What does it take to beat Erika Lang? Ask Neilly Ross

Image: @erikalang36
By Jack Burden
SESEÑA, Spain — In the sweltering summer sun of central Spain, the 2025 BOTASKI ProAm may have just delivered the most dramatic women’s trick final in living memory — and perhaps the most significant result yet in the escalating rivalry between Erika Lang and Neilly Ross.

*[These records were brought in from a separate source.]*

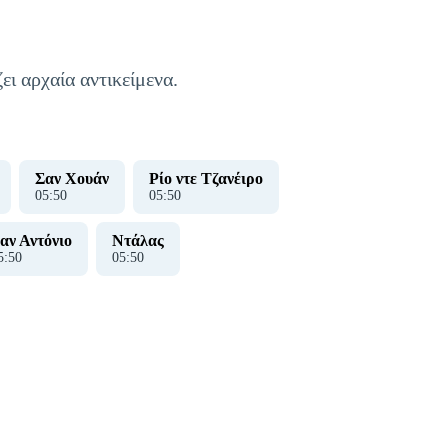
ει αρχαία αντικείμενα.
Σαν Χουάν
Ρίο ντε Τζανέιρο
05
:
51
05
:
51
αν Αντόνιο
Ντάλας
5
:
51
05
:
51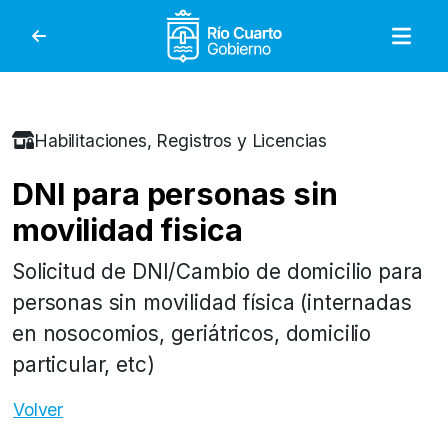
Gobierno de Río Cuar
Habilitaciones, Registros y Licencias
DNI para personas sin
movilidad fisica
Solicitud de DNI/Cambio de domicilio para
personas sin movilidad física (internadas
en nosocomios, geriátricos, domicilio
particular, etc)
Volver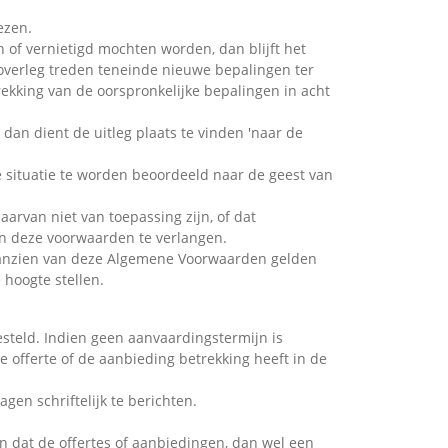
ezen.
 of vernietigd mochten worden, dan blijft het
overleg treden teneinde nieuwe bepalingen ter
rekking van de oorspronkelijke bepalingen in acht
an dient de uitleg plaats te vinden 'naar de
e situatie te worden beoordeeld naar de geest van
aarvan niet van toepassing zijn, of dat
van deze voorwaarden te verlangen.
 aanzien van deze Algemene Voorwaarden gelden
 hoogte stellen.
gesteld. Indien geen aanvaardingstermijn is
e offerte of de aanbieding betrekking heeft in de
en schriftelijk te berichten.
n dat de offertes of aanbiedingen, dan wel een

For most of the weekend, it looked like another Erika Lang masterclass. In the preliminary round, she tricked 11,450 points — her third pending world record in just two months. No woman had ever scored higher in any competition, professional or amateur. And yet, by the end of the weekend, Lang didn’t win.
Neilly Ross did.
The 24-year-old Canadian, who hadn’t beaten Lang or Anna Gay in a professional event in over three years, delivered a flawless final. Her score: 11,430 — tying the official world record she set last year and throwing down the gauntlet in what is becoming the defining rivalry of modern trick skiing.

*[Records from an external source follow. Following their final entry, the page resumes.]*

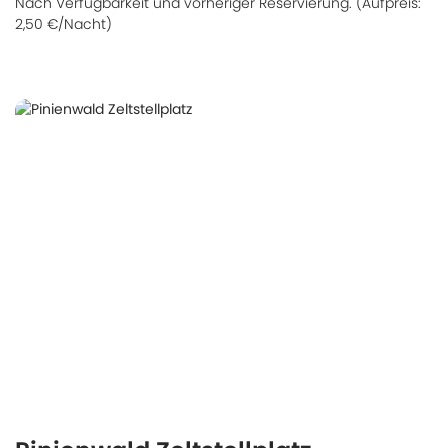
Nach Verfügbarkeit und vorheriger Reservierung. (Aufpreis:
2,50 €/Nacht)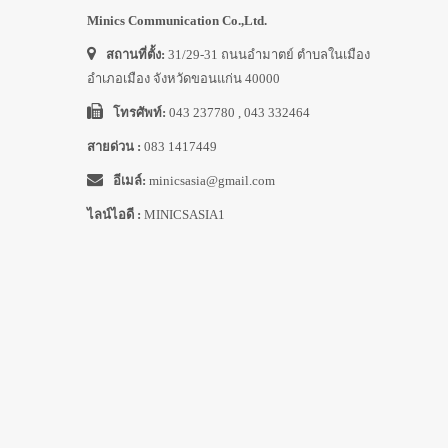
Minics Communication Co.,Ltd.
สถานที่ตั้ง:
31/29-31 ถนนอำมาตย์ ตำบลในเมือง
อำเภอเมือง จังหวัดขอนแก่น 40000
โทรศัพท์:
043 237780 , 043 332464
สายด่วน :
083 1417449
อีเมล์:
minicsasia@gmail.com
ไลน์ไอดี :
MINICSASIA1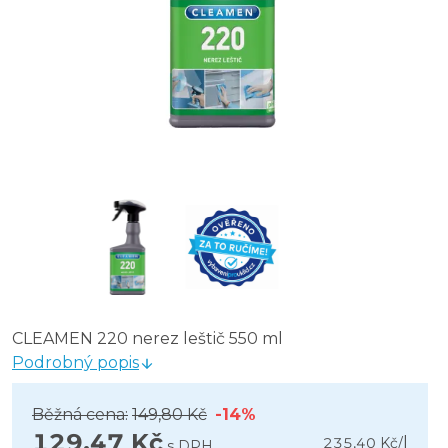
CLEAMEN 220 nerez leštič 550 ml
Podrobný popis
Běžná cena:
149,80 Kč
-14%
129,47 Kč
l
235,40 Kč
/
s DPH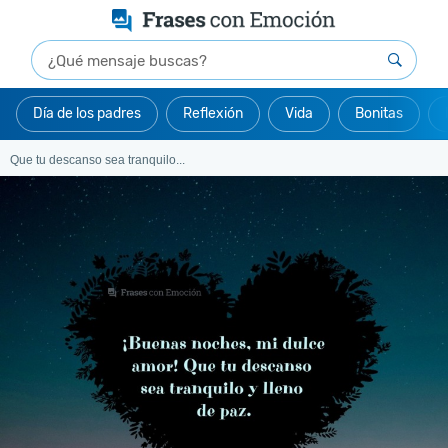
Día de los padres
Reflexión
Vida
Bonitas
Que tu descanso sea tranquilo...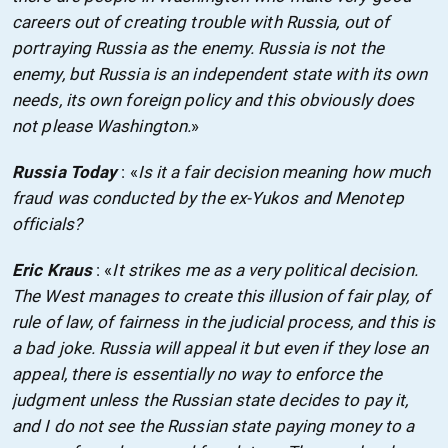
careers out of creating trouble with Russia, out of
portraying Russia as the enemy. Russia is not the
enemy, but Russia is an independent state with its own
needs, its own foreign policy and this obviously does
not please Washington.
»
Russia Today
: «
Is it a fair decision meaning how much
fraud was conducted by the ex-Yukos and Menotep
officials?
Eric Kraus
: «
It strikes me as a very political decision.
The West manages to create this illusion of fair play, of
rule of law, of fairness in the judicial process, and this is
a bad joke. Russia will appeal it but even if they lose an
appeal, there is essentially no way to enforce the
judgment unless the Russian state decides to pay it,
and I do not see the Russian state paying money to a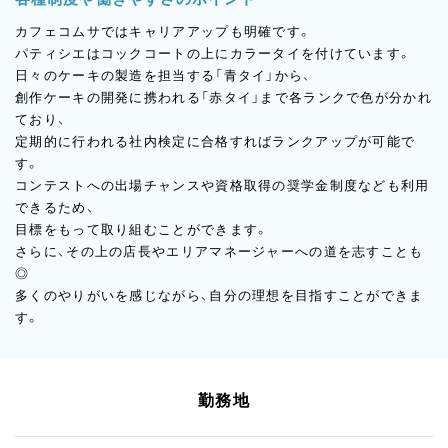
カフェコムサではキャリアアップも明確です。
パティシエはコックコートの上にカラータイを付けています。
日々のケーキの製造を担当する「青タイ」から、
創作ケーキの開発に携われる「赤タイ」まで各ランクで色が分かれ
ており、
定期的に行われる社内検定に合格すればランクアップが可能で
す。
コンテストへの出場チャンスや資格取得の奨学金制度なども利用
できるため、
目標をもって取り組むことができます。
さらに、その上の店長やエリアマネージャーへの道を志すことも
◎
多くのやりがいを感じながら、自分の理想を目指すことができま
す。
勤務地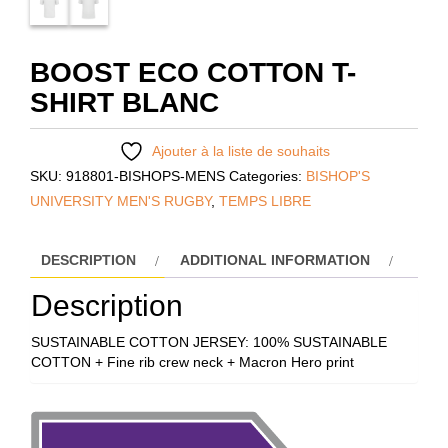
BOOST ECO COTTON T-
SHIRT BLANC
Ajouter à la liste de souhaits
SKU:
918801-BISHOPS-MENS
Categories:
BISHOP'S
UNIVERSITY MEN'S RUGBY
,
TEMPS LIBRE
DESCRIPTION
ADDITIONAL INFORMATION
Description
SUSTAINABLE COTTON JERSEY: 100% SUSTAINABLE
COTTON
+ Fine rib crew neck
+ Macron Hero print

That single moment flipped the script. For Lang to win, she would need another world record — not just to match her earlier performance, but to do it again, under pressure, with the title on the line.
She very nearly did.
Lang landed every big trick, running the same sequence that earned her 11,450 just a day earlier. But somewhere, in the dying seconds of a near-perfect hand pass, a minor sideslide — worth just 40 points — drew scrutiny. Judges ruled it incomplete. Her score dropped to 11,410. Twenty points short. Game over.
In any other era, 11,410 might have stood as a world record. At BOTASKI, it wasn’t enough to win.
It’s the closest a pro final has come to the world record since 2002, when Emma Sheers and Elena Milakova traded jumps — and history — at the Malibu Open. In a fitting parallel, the records and rivalry from that event helped define the next decade.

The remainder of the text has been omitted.